Managing a Large-scale Spark Cluster with Mesos

April 24th, 2017 Jisoo Kim

At Metamarkets, we ingest more than 100 billion events per day, which are processed both realtime and batch. We store received events to our Kafka cluster and the stored events in Kafka are processed by both Samza and Spark for real-time stream processing and batch processing, respectively.

We have clients who send us data in batch only, but batch processing is done for clients who send us data in real-time in order to fix up any incorrectness in produced data, including deduplicating and joining events that were outside of the real-time join window.
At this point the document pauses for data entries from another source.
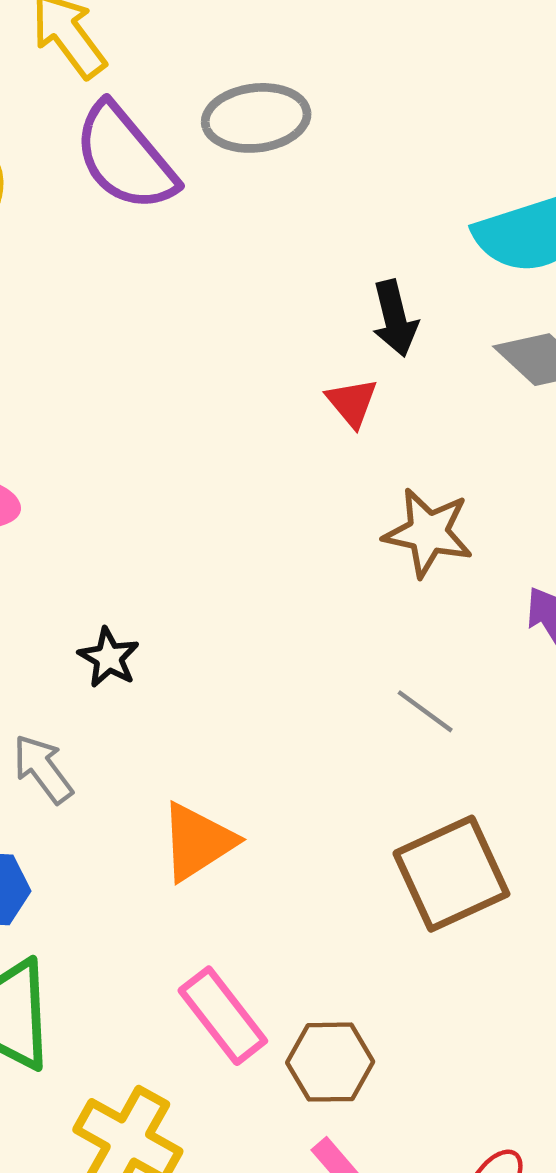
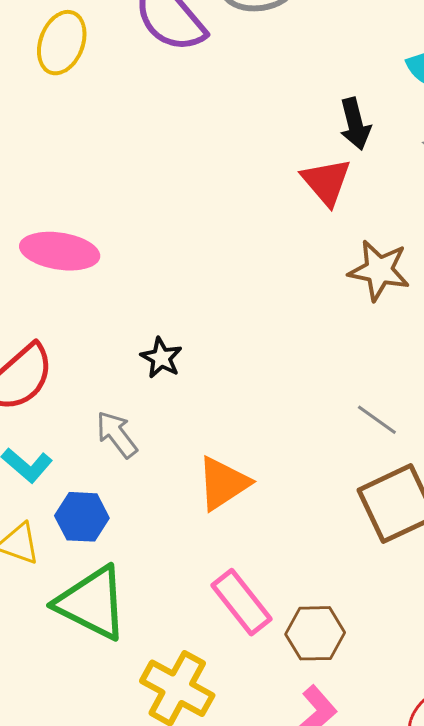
red triangle: (352, 402) -> (326, 182), size x1.4
gray line: (425, 711) -> (377, 420), moved

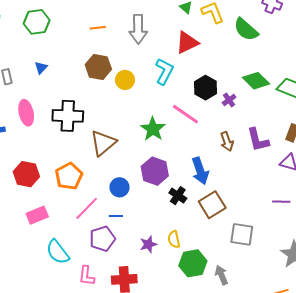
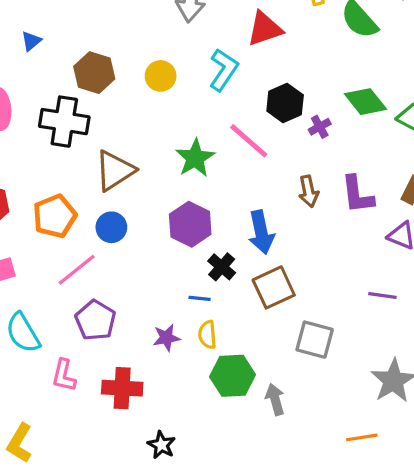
brown hexagon: (98, 67) -> (94, 73), moved
blue circle: (119, 187) -> (111, 227), moved
blue line: (116, 216) -> (200, 298), moved
purple pentagon: (102, 239) -> (95, 320), turned -30

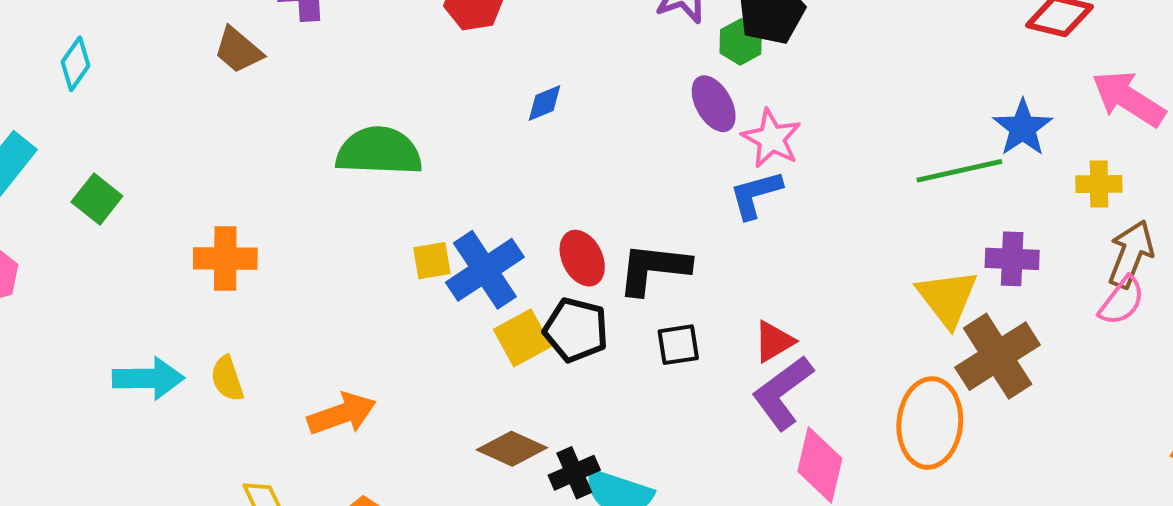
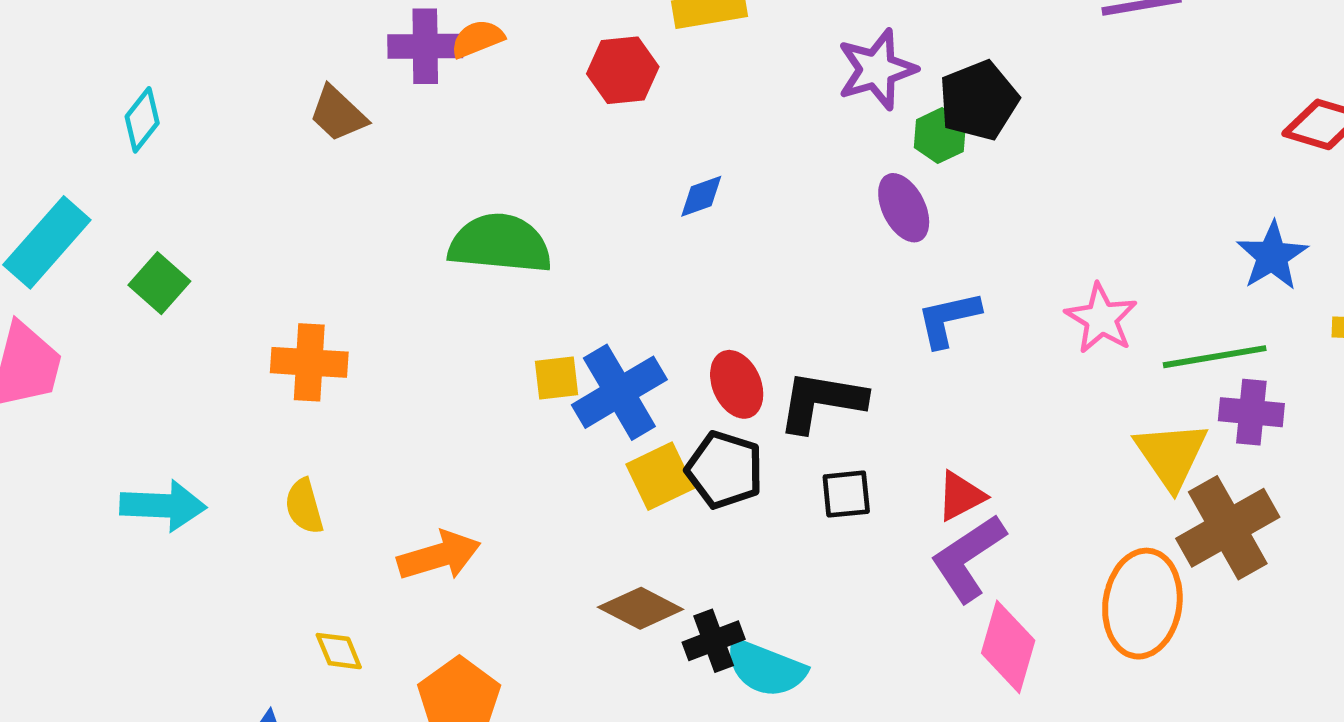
pink star: (771, 138) -> (1101, 318), moved
green line: (959, 171) -> (1215, 357), moved
cyan arrow: (148, 378) -> (163, 506), moved

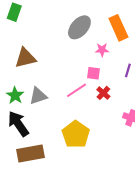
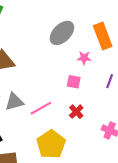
pink line: (76, 90) -> (41, 108), moved
red cross: (103, 93) -> (76, 112), moved

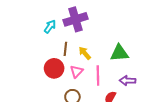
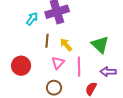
green triangle: (119, 53) -> (100, 45), turned 48
red circle: (54, 68) -> (21, 66), moved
Batch processing is a two-step operation where the first step is a typical extraction and transformation that includes deduplication and data roll-up. After Step 1, there is a second job that connects to Druid’s indexing service and runs an indexing task with the rolled-up data to create Druid segments.

From Hadoop to Spark

Over 100 billion daily-ingested events can all vary quite a bit in terms of event size, but they are roughly converted to hundreds of terabytes of data. Processing hundreds of terabytes of data is not always smooth as it requires a pretty big cluster – and with more machines, as you know, there is a higher probability things will go haywire. Currently we run a large-scale Spark cluster where over 400,000 executors are launched per week on average. We hadn’t used Spark for batch processing from the beginning; we used to use Hadoop for the roll-up and indexing jobs. Hadoop’s map-reduce was fine, but as our data size grew, it became harder and harder to manage the Hadoop cluster, especially with an HDFS cluster. Scaling up and down the cluster with rebalancing occasionally saturated network bandwidth of the data nodes and lowered overall job performances. So we decided to move our batch processing platform to Spark and use Spark Druid Indexing Task instead of Hadoop Indexing Task.

Spark Standalone Cluster

The Overview of Spark Architecture (from official Spark documentation)

Spark provides several different Cluster Managers that are in charge of resource allocations. We decided to go for Spark’s standalone cluster at first because that was the simplest deployment option and had a cool UI! While Spark’s standalone cluster manager served fairly well at managing the cluster at high scale, it had some restrictions that yielded sub-optimal cluster and resource management.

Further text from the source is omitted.